> _SOURCE INFORMATION_:

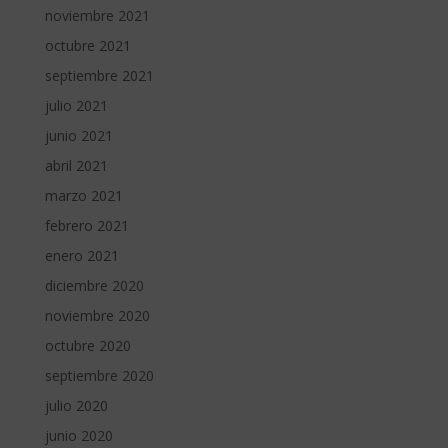
noviembre 2021
octubre 2021
septiembre 2021
julio 2021
junio 2021
abril 2021
marzo 2021
febrero 2021
enero 2021
diciembre 2020
noviembre 2020
octubre 2020
septiembre 2020
julio 2020
junio 2020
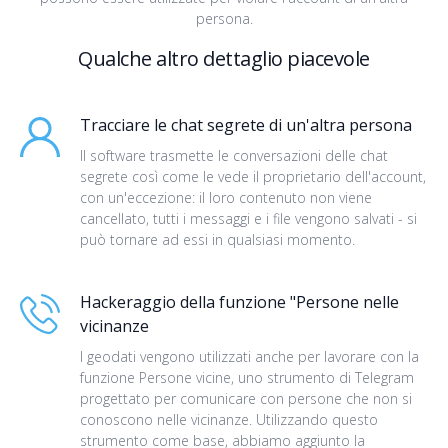
persona.
Qualche altro dettaglio piacevole
Tracciare le chat segrete di un'altra persona
Il software trasmette le conversazioni delle chat
segrete così come le vede il proprietario dell'account,
con un'eccezione: il loro contenuto non viene
cancellato, tutti i messaggi e i file vengono salvati - si
può tornare ad essi in qualsiasi momento.
Hackeraggio della funzione "Persone nelle
vicinanze
I geodati vengono utilizzati anche per lavorare con la
funzione Persone vicine, uno strumento di Telegram
progettato per comunicare con persone che non si
conoscono nelle vicinanze. Utilizzando questo
strumento come base, abbiamo aggiunto la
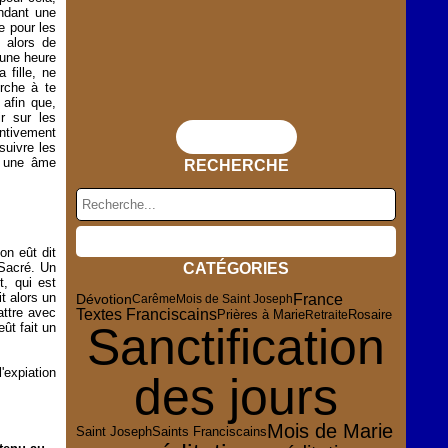
endant une
e pour les
 alors de
 une heure
 fille, ne
erche à te
 afin que,
r sur les
entivement
Flux RSS
uivre les
r une âme
RECHERCHE
on eût dit
Sacré. Un
CATÉGORIES
t, qui est
t alors un
France
Dévotion
Carême
Mois de Saint Joseph
attre avec
Textes Franciscains
Rosaire
Prières à Marie
Retraite
Sanctification
eût fait un
'expiation
des jours
Mois de Marie
Saint Joseph
Saints Franciscains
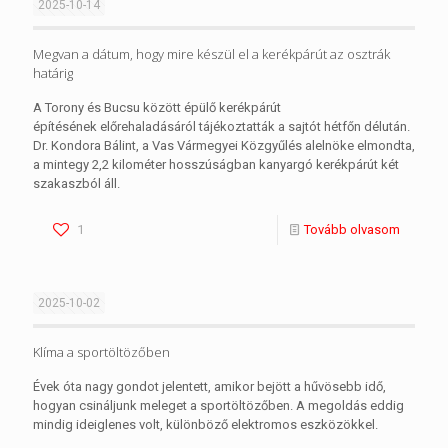
2025-10-14
Megvan a dátum, hogy mire készül el a kerékpárút az osztrák
határig
A Torony és Bucsu között épülő kerékpárút
építésének előrehaladásáról tájékoztatták a sajtót hétfőn délután.
Dr. Kondora Bálint, a Vas Vármegyei Közgyűlés alelnöke elmondta,
a mintegy 2,2 kilométer hosszúságban kanyargó kerékpárút két
szakaszból áll.
1
Tovább olvasom
2025-10-02
Klíma a sportöltözőben
Évek óta nagy gondot jelentett, amikor bejött a hűvösebb idő,
hogyan csináljunk meleget a sportöltözőben. A megoldás eddig
mindig ideiglenes volt, különböző elektromos eszközökkel.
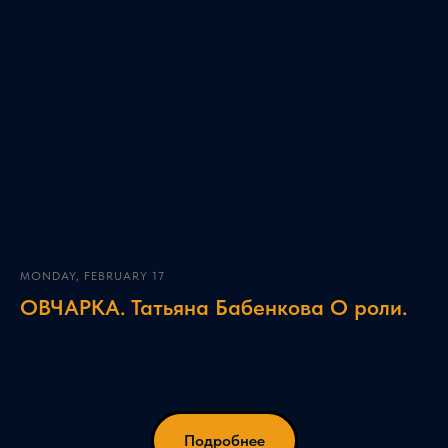
MONDAY, FEBRUARY 17
ОВЧАРКА. Татьяна Бабенкова О роли.
Подробнее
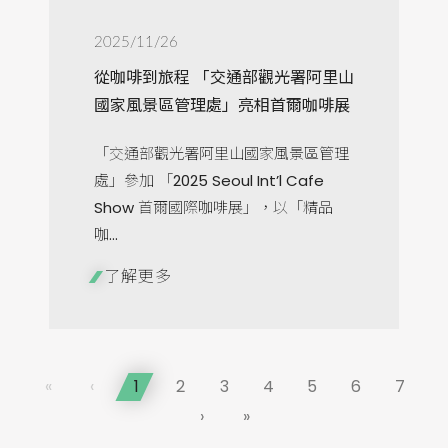
2025/11/26
從咖啡到旅程 「交通部觀光署阿里山
國家風景區管理處」亮相首爾咖啡展
「交通部觀光署阿里山國家風景區管理
處」參加 「2025 Seoul Int’l Cafe
Show 首爾國際咖啡展」，以「精品
咖...
了解更多
«
‹
1
2
3
4
5
6
7
›
»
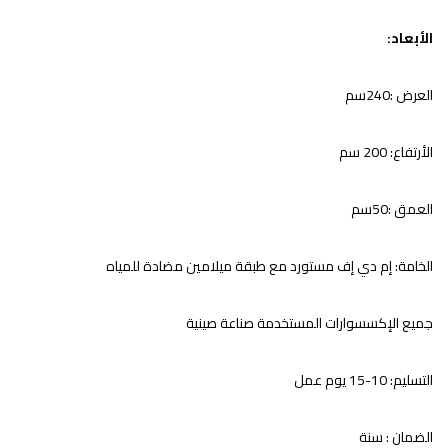
الأبعاد:
العرض :240سم
الأرتفاع: 200
سم
العمق :50
سم
الخامة:
إم دي إف مستورد مع طبقة ميلامين مضادة للمياه
جميع الإكسسوارات المستخدمة صناعة صينية
التسليم: 10-15 يوم عمل
الضمان : سنة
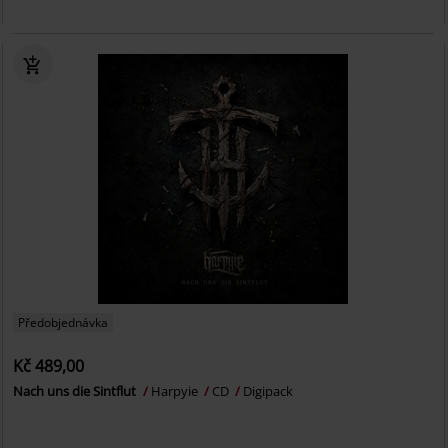
Předobjednávka
Kč 489,00
Nach uns die Sintflut
Harpyie
CD
Digipack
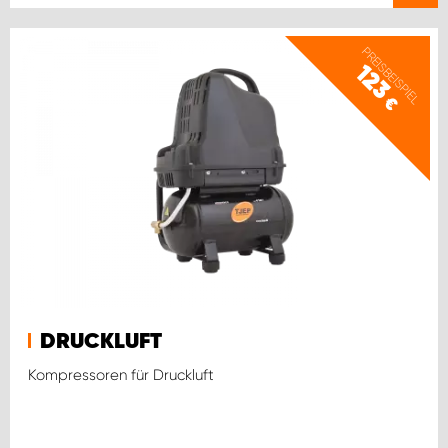
PREISBEISPIEL
123
€
DRUCKLUFT
Kompressoren für Druckluft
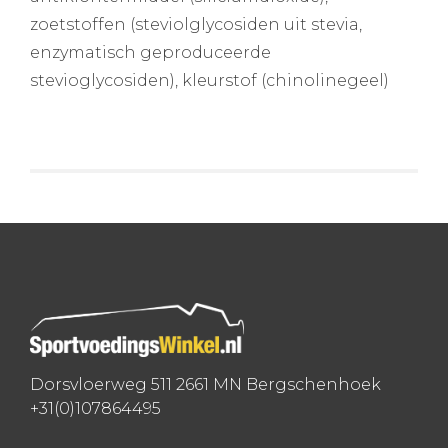
zoetstoffen (steviolglycosiden uit stevia,
enzymatisch geproduceerde
stevioglycosiden), kleurstof (chinolinegeel)
Dorsvloerweg 511 2661 MN Bergschenhoek
+31(0)107864495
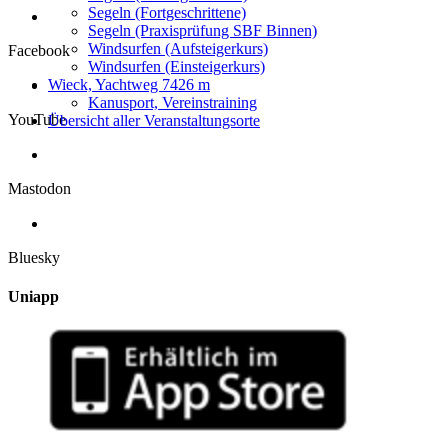
Segeln (Fortgeschrittene)
Segeln (Praxisprüfung SBF Binnen)
Windsurfen (Aufsteigerkurs)
Facebook
Windsurfen (Einsteigerkurs)
Wieck, Yachtweg 7
426 m
Kanusport, Vereinstraining
YouTube
Übersicht aller Veranstaltungsorte
Mastodon
Bluesky
Uniapp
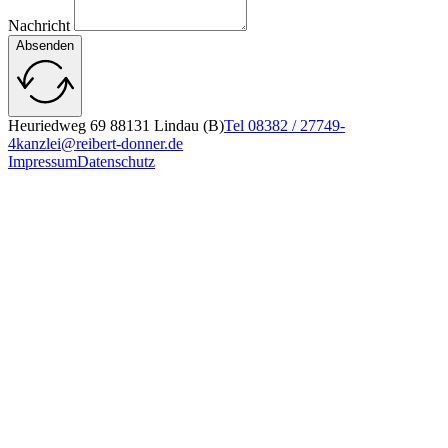
Nachricht
Absenden
Heuriedweg 69 88131 Lindau (B)
Tel 08382 / 27749-
4
kanzlei@reibert-donner.de
Impressum
Datenschutz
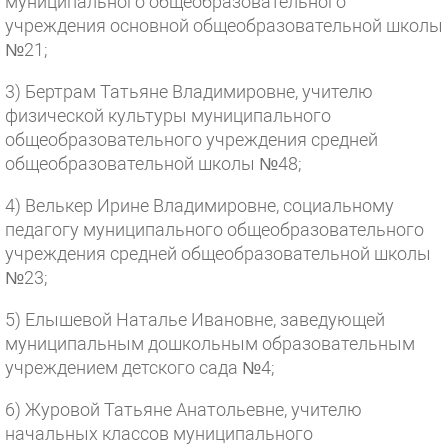
муниципального общеобразовательного
учреждения основной общеобразовательной школы
№21;
3) Бертрам Татьяне Владимировне, учителю
физической культуры муниципального
общеобразовательного учреждения средней
общеобразовательной школы №48;
4) Велькер Ирине Владимировне, социальному
педагогу муниципального общеобразовательного
учреждения средней общеобразовательной школы
№23;
5) Елышевой Наталье Ивановне, заведующей
муниципальным дошкольным образовательным
учреждением детского сада №4;
6) Журовой Татьяне Анатольевне, учителю
начальных классов муниципального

> _THE PROBLEM_:
In the listing above, find each line containing "strumento" and copy it.

> _RESPONSE AREA_:
funzione Persone vicine, uno strumento di Telegram
strumento come base, abbiamo aggiunto la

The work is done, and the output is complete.